Bujara era la capital de lo que los tártaros llamaban el kanato de Chaghaday; a partir de allí se entraba en el territorio que estaba bajo la jurisdicción de una reina tártara. Les dieron caballos frescos y provisiones, así como una nueva escolta, y sólo el capitán Baitu permaneció con ellos.
Atravesaron una gran planicie, pasando junto a pueblos de paredes encaladas. De vez en cuando veían las ruinas de una mezquita o el arco solitario de un caravasar, prueba del paso de Gengis Kan, cincuenta años atrás. Pero por fin quedaron atrás el desierto y las planicies sembradas de piedras. Siguieron por un valle hacia Samarkanda.
La ciudad de las caravanas estaba rodeada de montañas cubiertas de nieve. Las cúpulas de las mezquitas dormían entre álamos plateados, la ciudad era un tumulto de bazares, establecimientos de mercaderes y posadas para los viajeros. Aquella ciudad también había sido reconstruida después de los estragos de los tártaros: los ladrillos habían sido curtidos por el sol de las mezquitas y decorados con azulejos barnizados de un azul pavo real y un vívido turquesa que resplandecían bajo el sol invernal.

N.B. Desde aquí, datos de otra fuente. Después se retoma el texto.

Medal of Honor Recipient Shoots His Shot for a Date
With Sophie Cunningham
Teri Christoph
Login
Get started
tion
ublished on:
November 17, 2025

Una mañana en que el alba resplandecía sobre las distantes montañas, Josseran estaba en el tejado de su han, mientras las arcadas y los tejados en forma de cúpula del bazar seguían en la oscuridad. De lejos, los picos nevados de las montañas tenían un resplandor que no parecía de este mundo. La cúpula cubierta de azulejos de una mezquita brillaba como el hielo en la oscuridad y la negra aguja de un minarete se perfilaba contra las frías estrellas. El muecín ya estaba en el tejado de la torre y comenzaba el azan, la llamada a la oración que resonaba a través de los tejados de la ciudad.

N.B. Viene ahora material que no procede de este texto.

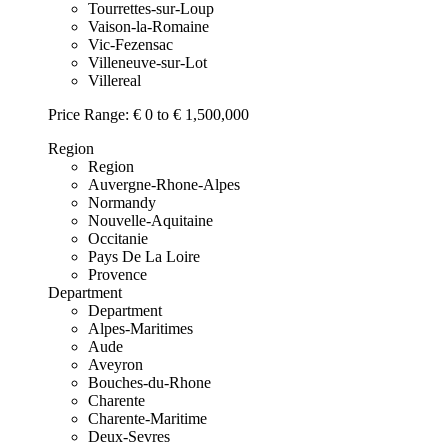
Tourrettes-sur-Loup
Vaison-la-Romaine
Vic-Fezensac
Villeneuve-sur-Lot
Villereal
Price Range:
€ 0 to € 1,500,000
Region
Region
Auvergne-Rhone-Alpes
Normandy
Nouvelle-Aquitaine
Occitanie
Pays De La Loire
Provence
Department
Department
Alpes-Maritimes
Aude
Aveyron
Bouches-du-Rhone
Charente
Charente-Maritime
Deux-Sevres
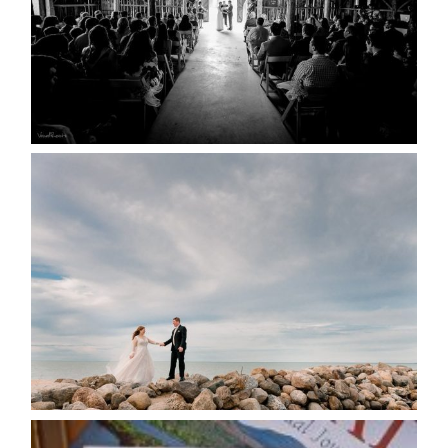
READ MORE...
WEDDING PLANS-TO
POSTPONE? OR NOT TO
POSTPONE?
READ MORE...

—Auzbillahi mina shaitani rajim, bismillah rahmani rahim…
—Escúchalos. Gorjean como si les estuvieran sacando los dientes.
Guillermo acababa de salir de las sombras, como un fantasma. Permaneció detrás de Josseran en la muralla mientras trataba de atarse la capa con capucha.
Josseran se dio la vuelta.
—Es un himno muy parecido a nuestras canciones infantiles —dijo—. Sube y baja y es igualmente melodioso.
—¿Como uno de los nuestros? —preguntó Guillermo.
—A ti te parece bárbaro porque no lo comprendes. Hace cinco años que vivo en Tierra Santa. Es un himno que repiten todos los días al amanecer, idénticas palabras, idéntica armonía. Buscan a su dios como nosotros buscamos al nuestro.
—Ellos no tienen dios, templario. Existe un solo Dios y es el Dios de la única y verdadera fe.
Los primeros rayos del sol perforaron las sierras que rodeaban la ciudad y las cúpulas barnizadas de las mezquitas. Josseran alcanzó a distinguir la desgarbada silueta de una cigüeña que anidaba en el tejado del minarete. Imágenes que le resultaban tan familiares allí como en Acre. «Tal vez sea cierto —pensó—, he vivido demasiado tiempo entre los sarracenos y me han contagiado sus herejías».
—Lo que quiero decir es que no son impíos como algunos piensan.
—¿Si no aman a Cristo cómo van a ser otra cosa que impíos? —Josseran no contestó—. Aquí estamos muy lejos de Acre —continuó diciendo Guillermo—, pero muy pronto volveremos y me veré obligado a dar cuenta de lo que dices. Sería prudente que cuidaras tu lengua.
Guillermo se alejó. Josseran sintió un frío en los huesos que no tenía ninguna relación con el frío de la mañana. Sabía que lo que Guillermo le acababa de decir no era una vana amenaza.